A 52-year-old man came to our clinic because of recurrent anal sepsis, i.e., a mid-transsphincteric fistula and ischiorectal abscess. He had undergone two unsuccessful attempts at surgical management.

His wife had died in a traffic accident 2 months before he developed anal sepsis. He was aware that he required surgery for the third time and was worried about the risk of fecal incontinence. The patient appeared to be extremely distressed. After an evaluation that included the State-Trait Anxiety Inventory (STAI) TX-1 and TX-2, the psychologist on our team diagnosed severe anxiety. The Draw-the-Family test, which is useful for identifying psychosomatosis underlying anorectal disease [4], revealed a series of altered parameters. Psychotherapy was recommended.

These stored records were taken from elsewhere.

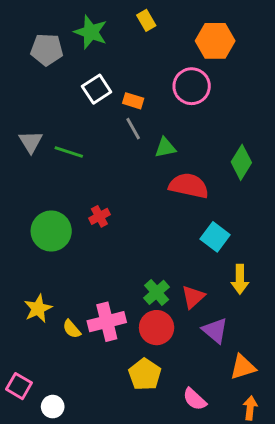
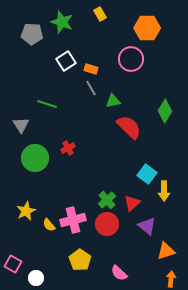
gray triangle: (31, 142) -> (21, 125), moved
red semicircle: (189, 186) -> (129, 127), turned 32
cyan square: (215, 237) -> (147, 174), moved
yellow pentagon: (145, 374) -> (80, 260), moved
pink semicircle: (195, 399) -> (119, 273), moved

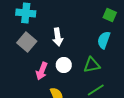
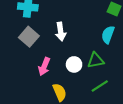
white circle: (64, 65) -> (74, 64), moved

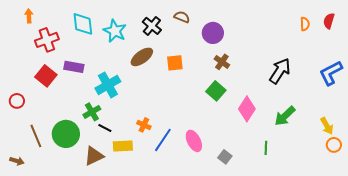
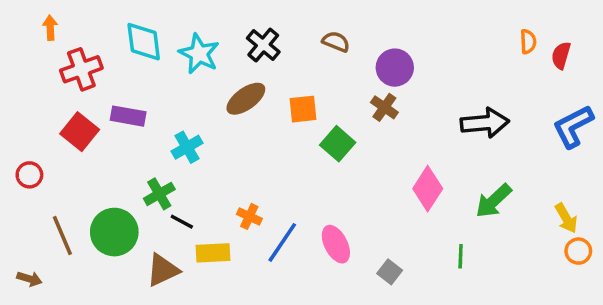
brown semicircle: (182, 17) -> (336, 42), moved
red semicircle: (329, 21) -> (561, 55), moved
purple circle: (213, 33) -> (395, 68), moved
black arrow: (280, 71) -> (485, 123), turned 52
cyan cross: (108, 85) -> (187, 147), size x0.7
green square: (216, 91) -> (338, 144), moved

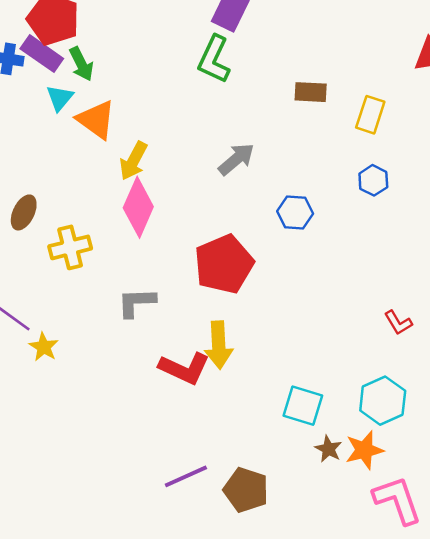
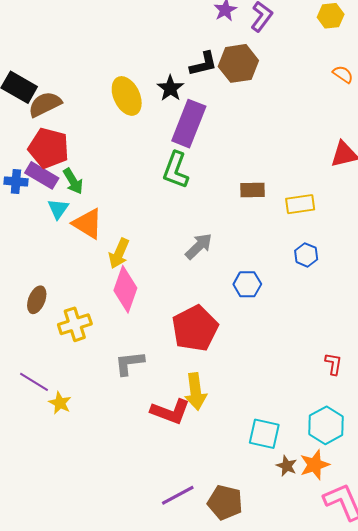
yellow rectangle: (370, 115) -> (300, 204), turned 68
red L-shape: (398, 323) -> (334, 364), turned -135

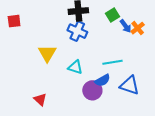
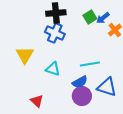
blue arrow: (126, 26) -> (103, 18), moved, turned 88
purple circle: (92, 90) -> (82, 96), moved
red triangle: (40, 99) -> (37, 101), moved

Before performing surgery, we decided to investigate whether the patient’s anal sepsis was induced or facilitated by deficits in his immune system. Laboratory tests revealed vitamin deficiencies and low levels of C-reactive protein and immunoglobulins. The patient was a nonsmoker (smoking can damage sutures after fistulectomy) [11]. He reported insomnia and excessive alcohol consumption, both of which can weaken immune defenses. We prescribed medical and diet therapy to strengthen his immune system (no alcohol, undercooked meat, dry fruit, black currants, apple vinegar, green vegetables, and above all propolis- and echinacea-based supplements with vitamins A, B, C, D, and E, as well as zinc and iron).

Two weeks later, we performed sphincter-sparing surgery (fistulectomy and abscess removal with rectal advancement flap). The postoperative course was uneventful. After 1 month, the surgical wound had healed and transanal ultrasound with a 12-mHz rotating probe showed uniform healing.

Three years later, the patient had not experienced recurrence. He had continued to see a psychologist, maintaining the P of PNEI as stable as possible, and continued the medical and dietary therapy to strengthen his immune responses.

It has been shown that elevated levels of anxiety play an important role in the pathogenesis of anal fistula [12] (once again, the P of PNEI.) Moreover, it is well known that psychological stress is linked to dysregulation of the immune system [13]. A recent study [14] on the pathogenesis of cryptoglandular anal fistula found a specific immunological profile associated with anal fistula.